The UNAIDS in its latest report released on World AIDS day said that the response to the deadly disease is moving backwards rather than forward.  The “Prevailing against the Pandemics by Putting People at the Centre” said that there was a 72 per cent increase of new infections from 2010 to 2019 in eastern Europe and central Asia, 22 per cent increase in the Middle East and North Africa and 21 per cent of increase in infections in Latin America.

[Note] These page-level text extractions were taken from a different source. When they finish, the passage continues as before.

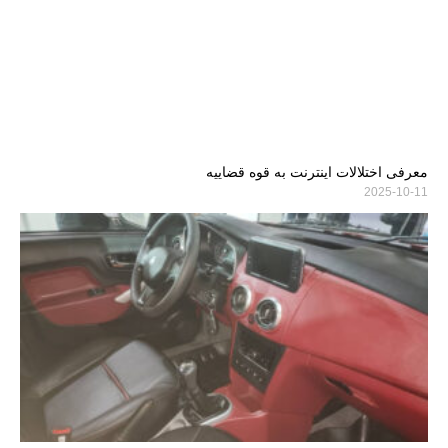
معرفی اختلالات اینترنت به قوه قضاییه
2025-10-11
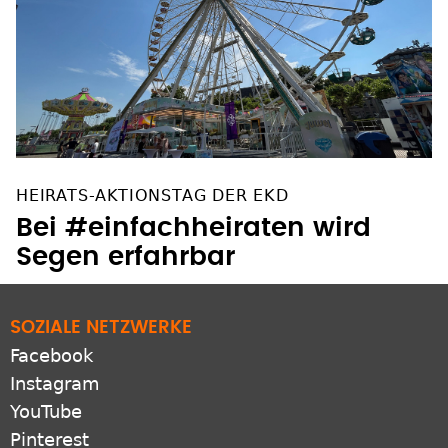
HEIRATS-AKTIONSTAG DER EKD
Bei #einfachheiraten wird
Segen erfahrbar
SOZIALE NETZWERKE
Facebook
Instagram
YouTube
Pinterest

Noting that the vision of Fast Track (a world on a clear path by 2020 towards ending AIDS as a public health threat) was not realized, the UNAIDS said that none of the ten commitments have been met.

Zero AIDS-related deaths

The report notes that the global number of AIDS related deaths declined by 39 per cent from 2010 to 2019. However, it notes that the 2019 deaths (6,90,000) still far exceeds the 2020 target of reducing mortality.

TEN COMMITMENTS

  • Ensure 30 million people living with HIV have access to treatment through meeting the 90–90–90 targets by 2020
  • Eliminate new HIV infections among children by 2020. Ensure 1.4 million children have access to HIV treatment by 2020.
  • Ensure access to combination prevention options, including pre-exposure prophylaxis, voluntary medical male circumcision, harm reduction and condoms, to at least 90 per cent of people by 2020
  • Eliminate gender inequalities and end all forms of violence and discrimination against women and girls, people living with HIV and key populations by 2020.
  • Ensure that 90 per cent of young people have the skills, knowledge and capacity to protect them from HIV. Ensure they have access to sexual and reproductive health services by 2020
  • Ensure that 75 per cent of people living with, at risk of and affected by HIV benefit from HIV-sensitive social protection by 2020.
  • Ensure that at least 30 per cent of all service delivery is community-led by 2020.
  • Ensure that HIV investments increase to US$ 26 billion by 2020, including a quarter for HIV prevention and 6% for social enablers.
  • Empower people living with, at risk of and affected by HIV to know their rights and to access justice and legal services to prevent and challenge violations of human rights.
  • Commit to taking AIDS out of isolation through people-centred systems to improve universal health coverage, including treatment for tuberculosis, cervical cancer and hepatitis B and C.